Show all lines of the listing that hold the word "vice".
(Exercise material begins)
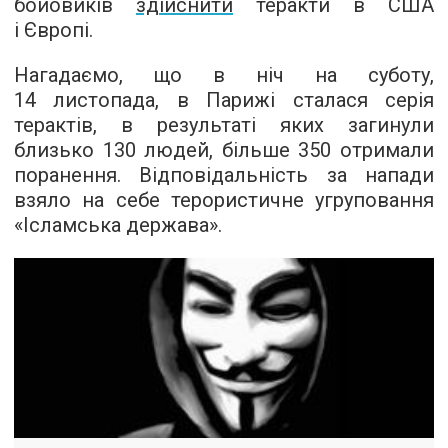
бойовиків
здійснити
теракти в США
і Європі.
Нагадаємо, що в ніч на суботу,
14 листопада, в Парижі сталася серія
терактів, в результаті яких загинули
близько 130 людей, більше 350 отримали
поранення. Відповідальність за напади
взяло на себе терористичне угруповання
«Ісламська держава».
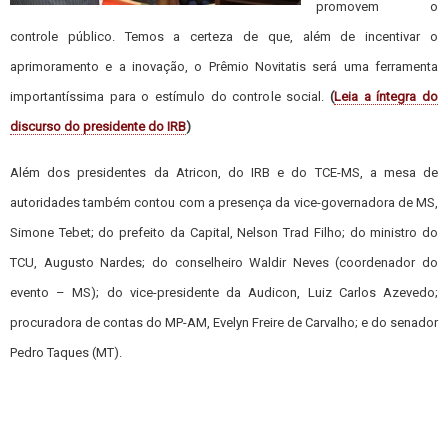
promovem o
controle público. Temos a certeza de que, além de incentivar o
aprimoramento e a inovação, o Prêmio Novitatis será uma ferramenta
importantíssima para o estímulo do controle social.
(
Leia a íntegra do
discurso do presidente do IRB
)
Além dos presidentes da Atricon, do IRB e do TCE-MS, a mesa de
autoridades também contou com a presença da vice-governadora de MS,
Simone Tebet; do prefeito da Capital, Nelson Trad Filho; do ministro do
TCU, Augusto Nardes; do conselheiro Waldir Neves (coordenador do
evento – MS); do vice-presidente da Audicon, Luiz Carlos Azevedo;
procuradora de contas do MP-AM, Evelyn Freire de Carvalho; e do senador
Pedro Taques (MT).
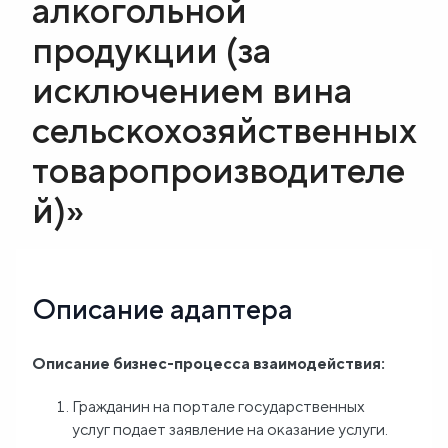
алкогольной
Блог
продукции (за
исключением вина
О
сельскохозяйственных
нас
товаропроизводителе
FAQ
й)»
Описание адаптера
Описание бизнес-процесса взаимодействия:
Гражданин на портале государственных
услуг подает заявление на оказание услуги.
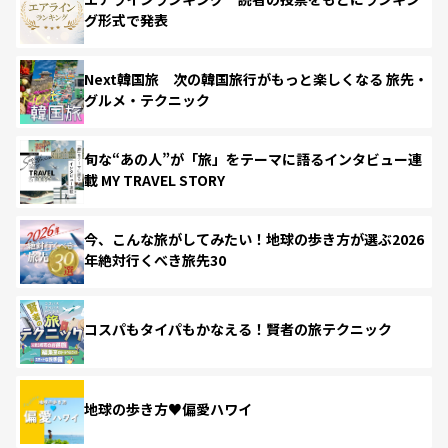
グ形式で発表
Next韓国旅 次の韓国旅行がもっと楽しくなる 旅先・
グルメ・テクニック
旬な“あの人”が「旅」をテーマに語るインタビュー連
載 MY TRAVEL STORY
今、こんな旅がしてみたい！地球の歩き方が選ぶ2026
年絶対行くべき旅先30
コスパもタイパもかなえる！賢者の旅テクニック
地球の歩き方♥偏愛ハワイ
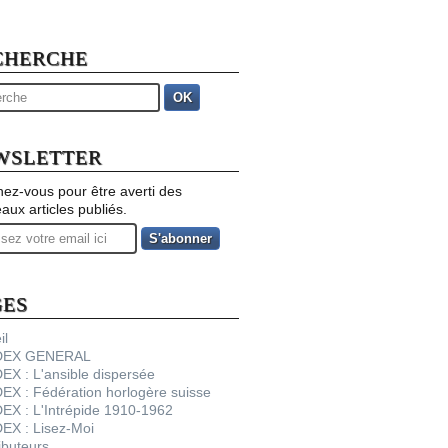
CHERCHE
OK
WSLETTER
ez-vous pour être averti des
aux articles publiés.
GES
il
NDEX GENERAL
DEX : L'ansible dispersée
DEX : Fédération horlogère suisse
DEX : L'Intrépide 1910-1962
DEX : Lisez-Moi
ibuteurs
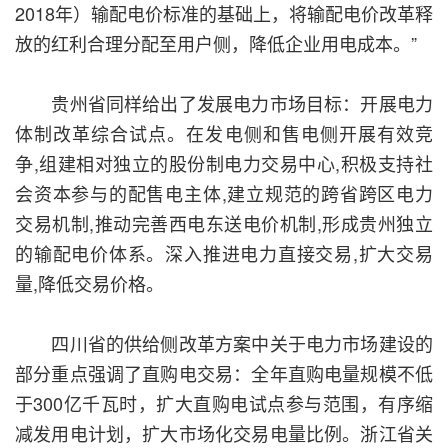
2018年）输配电价标准的基础上，将输配电价改革释
放的红利合理分配至用户侧，降低企业用电成本。”
贵州省同样给出了发展电力市场目标：开展电力
体制改革综合试点。在发电侧和售电侧开展有效竞
争,组建相对独立的股份制电力交易中心,积极支持社
会资本参与的配售电主体,建立规范的跨省跨区电力
交易机制,推动完善西电东送电价机制,形成贵州独立
的输配电价体系。深入推进电力直接交易,扩大交易
量,降低交易价格。
四川省的供给侧改革方案中关于电力市场建设的
部分重点强调了直购电交易：全年直购电量规模不低
于300亿千瓦时，扩大直购电试点参与范围，有序缩
减发用电计划，扩大市场化交易电量比例。浙江省关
(Exercise material ends)
**Answer to this task:**
autoridades também contou com a presença da vice-governadora de MS,
evento – MS); do vice-presidente da Audicon, Luiz Carlos Azevedo;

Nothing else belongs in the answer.